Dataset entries
---
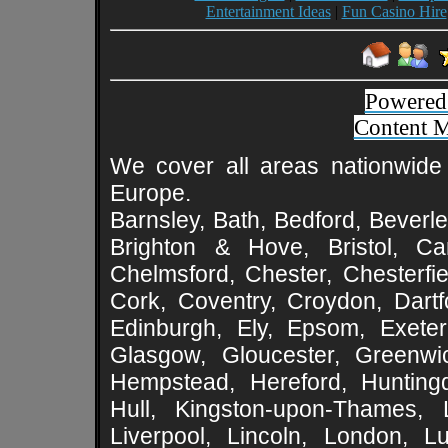
Entertainment Ideas
|
Fun Casino Hire
Powered
Content 
We cover all areas nationwide 
Europe.
Barnsley, Bath, Bedford, Beverle
Brighton & Hove, Bristol, Cam
Chelmsford, Chester, Chesterfie
Cork, Coventry, Croydon, Dartf
Edinburgh, Ely, Epsom, Exeter
Glasgow, Gloucester, Greenwic
Hempstead, Hereford, Huntingd
Hull, Kingston-upon-Thames, L
Liverpool, Lincoln, London, L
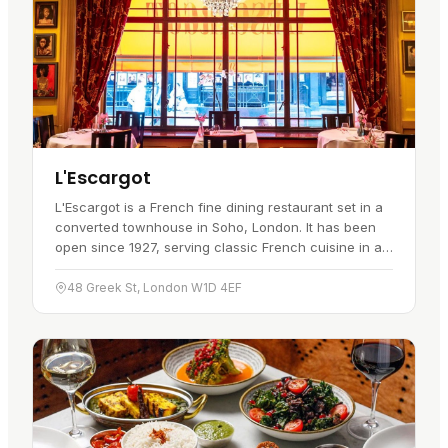
L'Escargot
L'Escargot is a French fine dining restaurant set in a
converted townhouse in Soho, London. It has been
open since 1927, serving classic French cuisine in a
relaxed setting with attentive service, and it works for
both…
48 Greek St, London W1D 4EF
---
Using the data above, copy each line that contains "Escargot".

◆ ANSWER SPACE
L'Escargot
L'Escargot is a French fine dining restaurant set in a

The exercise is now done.